Word, Image...And Word

The protean M.T. Vasudevan Nair also shaped cinematic imagination in India. The dialogue between his stories and screenplays here is stimulating.

Word, Image...And Word
Word, Image...And Word
outlookindia.com
2017-08-26T11:25:19+05:30

M.T. Vasudevan Nair is a legen­dary figure in Malayalam literature and cinema. A Jnanpith and Sahitya Akademi award-winning author, nati­onal award-winning film dir­e­ctor, very successful screenplay wri­ter and a reputed literary editor, his has been a vibrant presence as a writer, scenarist and director during the last six decades. A very popular writer and an auteur who is comfortable with, and highly successful in, both serious and the commercial streams of cinema, he was one of the first filmmakers in Mal­ayalam to publish his film scripts. Rec­ently, his screenplays have been collected and published in Malayalam in six volumes, running into over 6,000 pages. They are avidly read by lovers of literature as well as aspiring filmmakers, who consider them textbooks on screenplay writing.

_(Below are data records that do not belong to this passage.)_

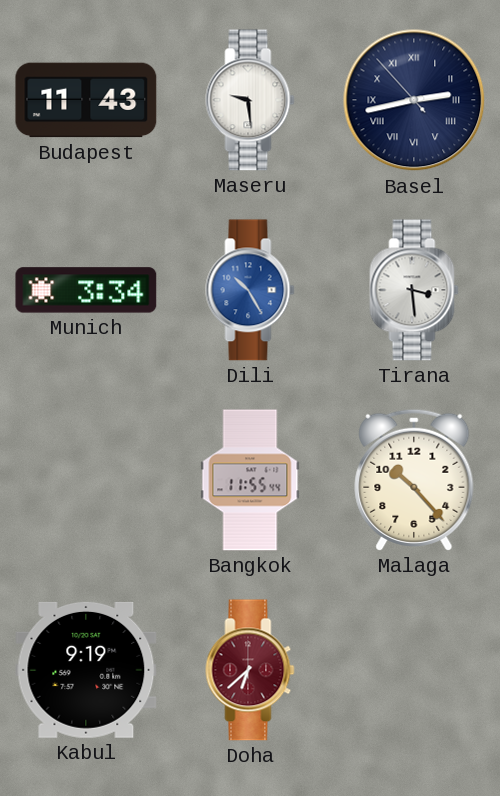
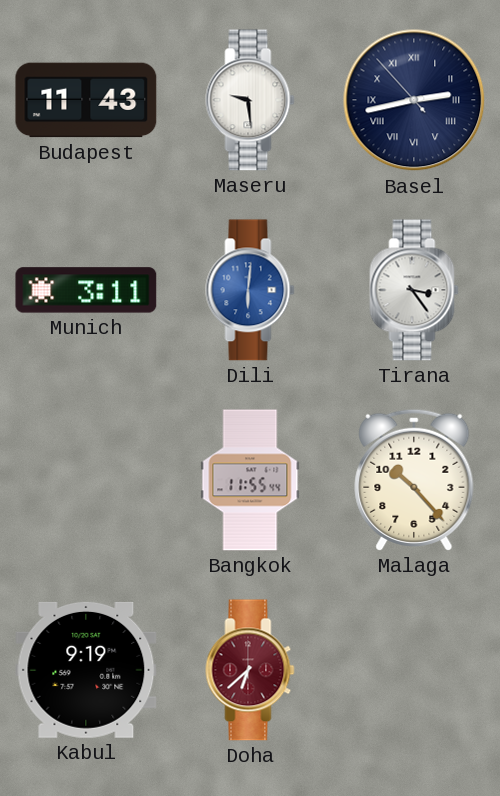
Munich: 3:34 -> 3:11
Dili: 10:25 -> 6:01
Tirana: 3:29 -> 3:24
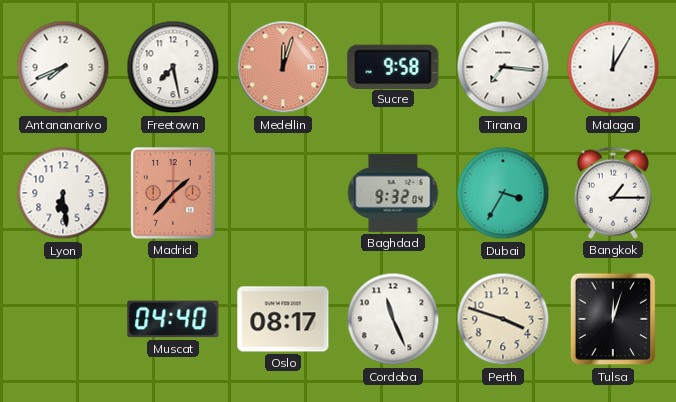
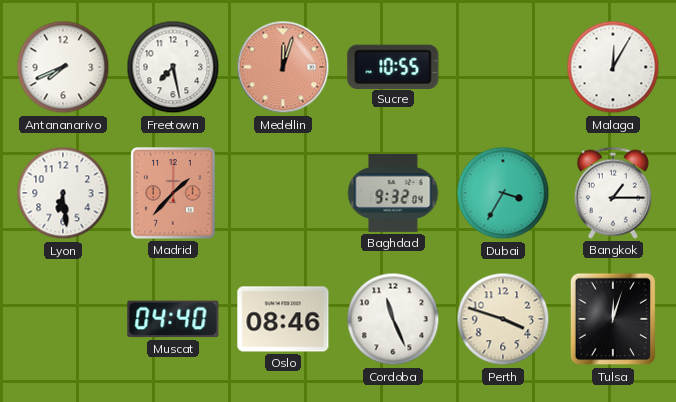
Sucre: 9:58 -> 10:55
Tirana: 7:16 -> none
Oslo: 08:17 -> 08:46
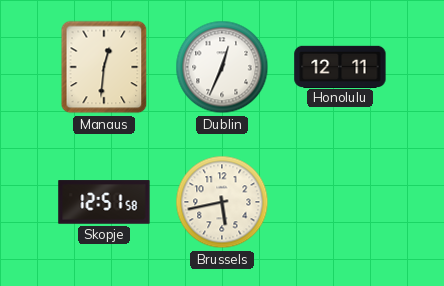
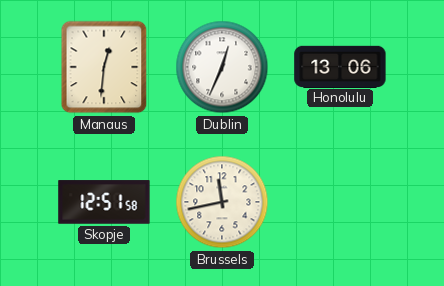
Honolulu: 12:11 -> 13:06
Brussels: 5:43 -> 11:43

Though many of MT’s stories have been translated into several languages, the uniqueness of this masterly translation by Gita Krishnankutty is that the film scripts are accompanied by the stories on which they are based. This book provides a rare opportunity to film students and scholars to follow the transformations of a story into a screenplay. In this journey from word to image, many additions and deletions are made to the original storyline. Even the thematic focus and relative imp­ortance of certain cha­racters sometimes change, some characters and events get marginalised or magnified, the very sequence of events and the climax itself go through new twists and turns. For instance, in the story on which Nirma­lyam is based, titled Sacred Sword and Anklets and originally published in 1954, most of the narrative unfolds through the experiences, thoughts and feelings of the central character, and the story ends with the heart-broken Velichapad deciding to sell the sword and the anklets. In the film script, the ending is totally different. The film ends with Velichapad’s final dance that climaxes with him spitting at the image of the goddess. In the film, the immediate pro­vocation to his desperation and anger is his stumbling upon his wife’s secret rendezvous with the moneylender, which shatters him completely.